Educated guess. Yes - that means "I don't know". I am fairly confident I am close enough to reach a reasonable conclusion, though, which is what is important. I have estimated conservatively; AM will have to perform exceptionally well to be worth more than my price target.

I've estimated that it costs FC $1.50/GH currently. That will drop for Gen 2. Based on estimates for the competition (which are much higher, in general), I think it is possible he will continue to dominate for the next year - although a 75% profit margin is pretty extreme. I'm sorta playing the waiting game with the year-forward margin. It's not going to go up much (obviously it's impossible to go higher than 100% anyway), but it could go down a lot if the competition shows unexpected strength.

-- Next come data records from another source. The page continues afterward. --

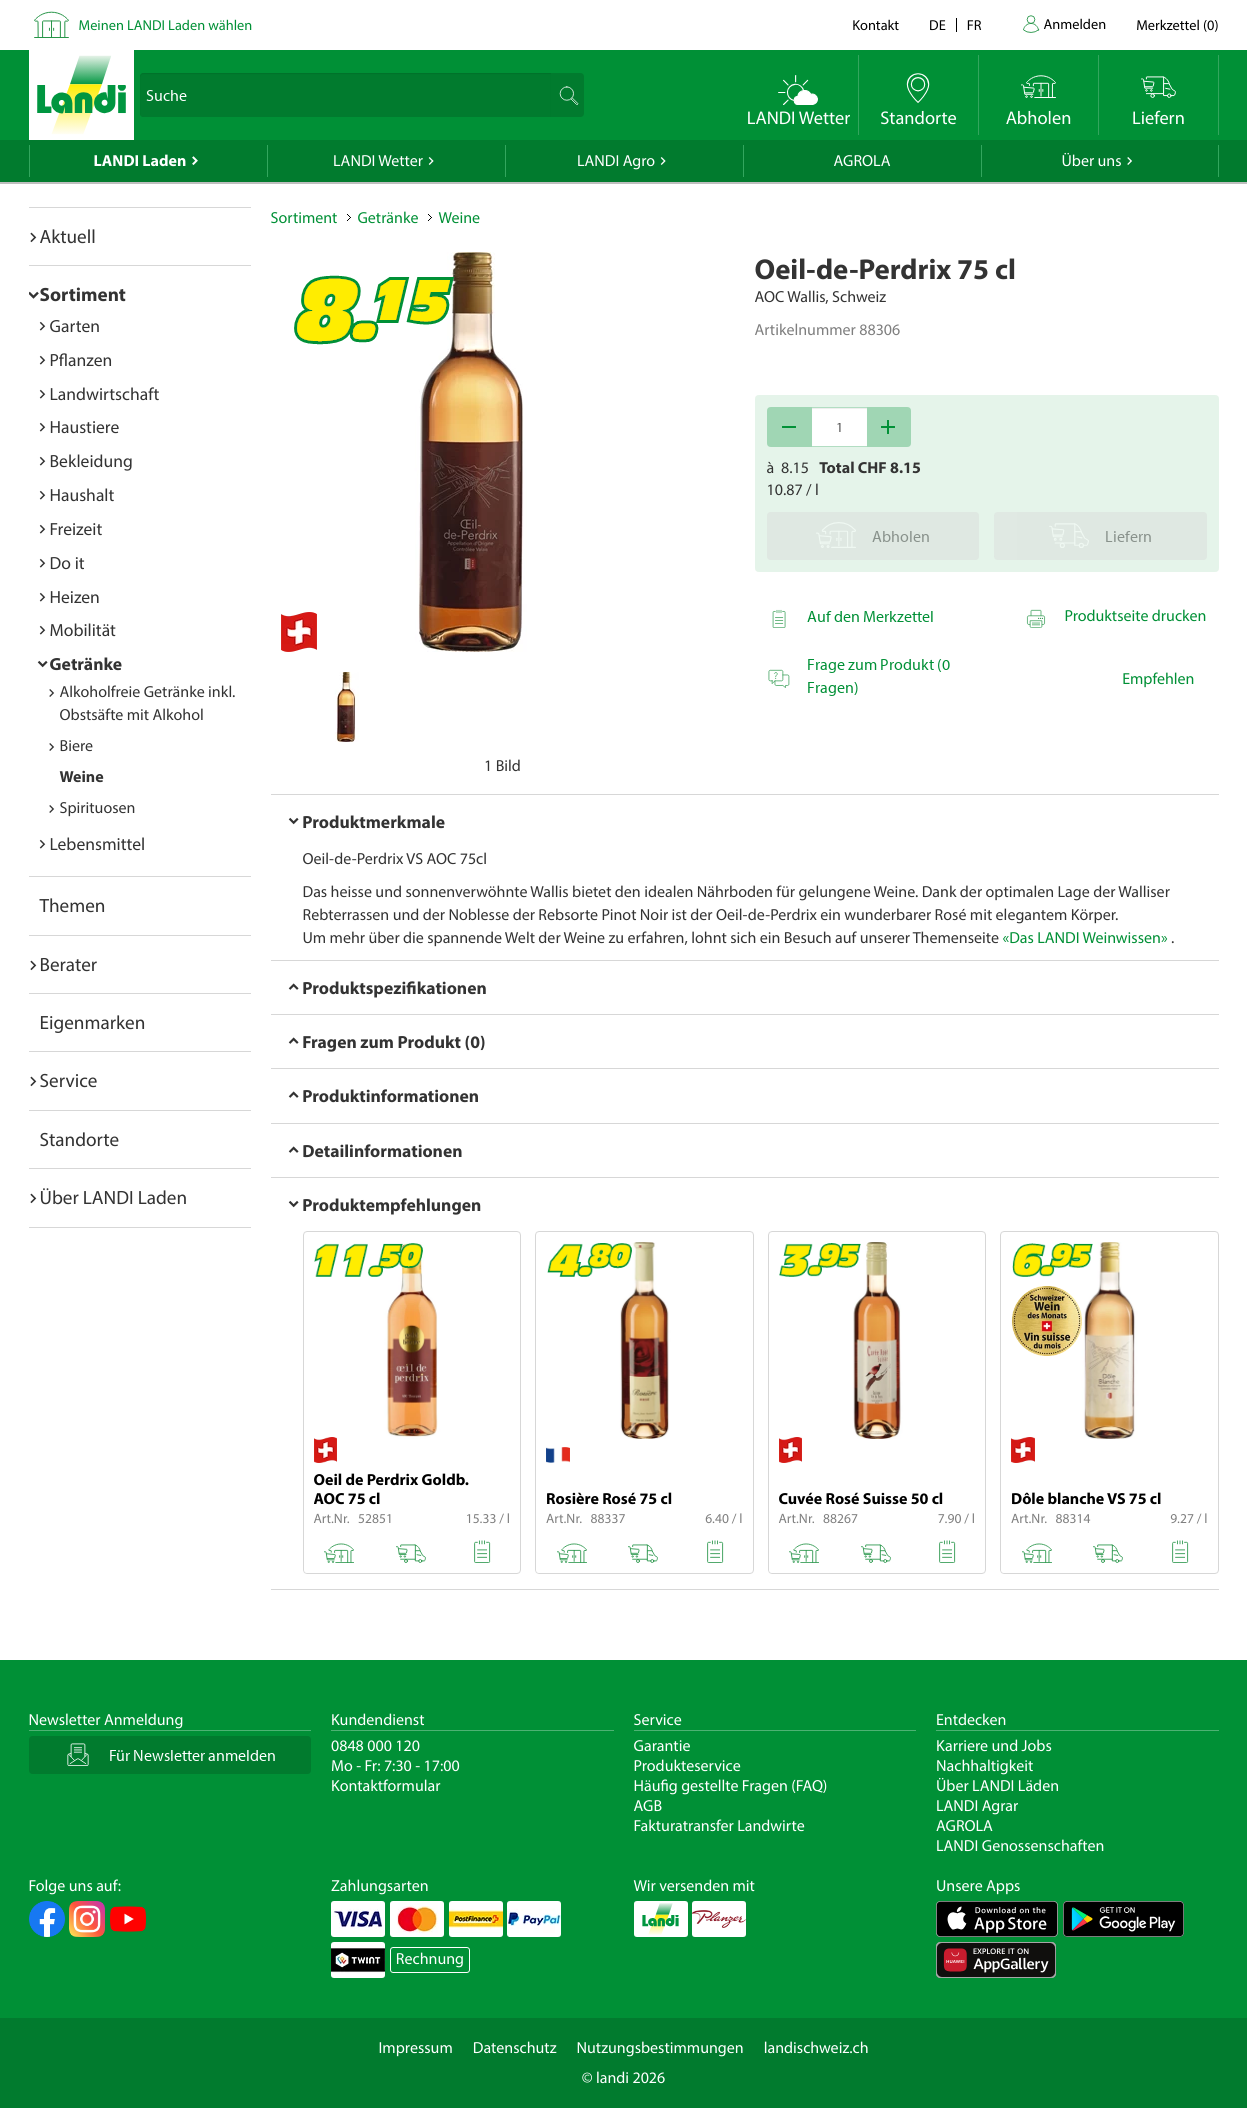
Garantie (662, 1746)
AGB (648, 1806)
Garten (75, 325)
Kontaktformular (386, 1786)
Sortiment (83, 294)
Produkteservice (687, 1766)
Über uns (1091, 161)
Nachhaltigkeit (984, 1766)
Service (69, 1080)
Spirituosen (98, 808)
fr (974, 24)
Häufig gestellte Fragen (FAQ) (731, 1786)
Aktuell (68, 236)
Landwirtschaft (105, 393)
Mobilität (83, 629)
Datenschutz (515, 2048)
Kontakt (875, 24)
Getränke (86, 663)
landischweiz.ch (816, 2048)
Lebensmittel (98, 843)
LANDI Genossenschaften (1020, 1846)
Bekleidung (91, 460)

30% is a very impressive profit margin, but not out of the question for year 3 of an immature industry.

20% beyond year 3 is very generous. Most mature companies do not make that kind of margin, and ASIC mining is a low-barrier industry, so that's all faith in Friedcat right there.

20% profit margin is very generous? The largest company in the world has a 22% net profit margin and gross margins in the high 30s, which is common knowledge among investors with a 'pedigree' in value investing.

You can't see why ASIC mining is going to be a low-margin industry? Exceptionally low startup cost and startup time, fast breakeven, little regulatory difficulty in many jurisdictions.

You're incorrect, BTW. Walmart's profit margin is 3.67%. Royal Dutch Shell, 5.2%. Exxon Mobil, 8.98%.

http://en.m.wikipedia.org/wiki/List_of_largest_companies_by_revenue

I knew I was dealing with an amateur masquerading as an analyst. Apple is the largest company in the world, with a market capitalization of $412 billion. Exxon Mobil is second with a market capitalization of $391 billion and Walmart isn't even in the top 10 with a market capitalization of $244 billion. This is all VERY common knowledge in investment analyst circles...

Thanks for linking a wikipedia page on highest revenue companies, I got a good laugh out of you using it to justify your argument in claiming that I'm not correct.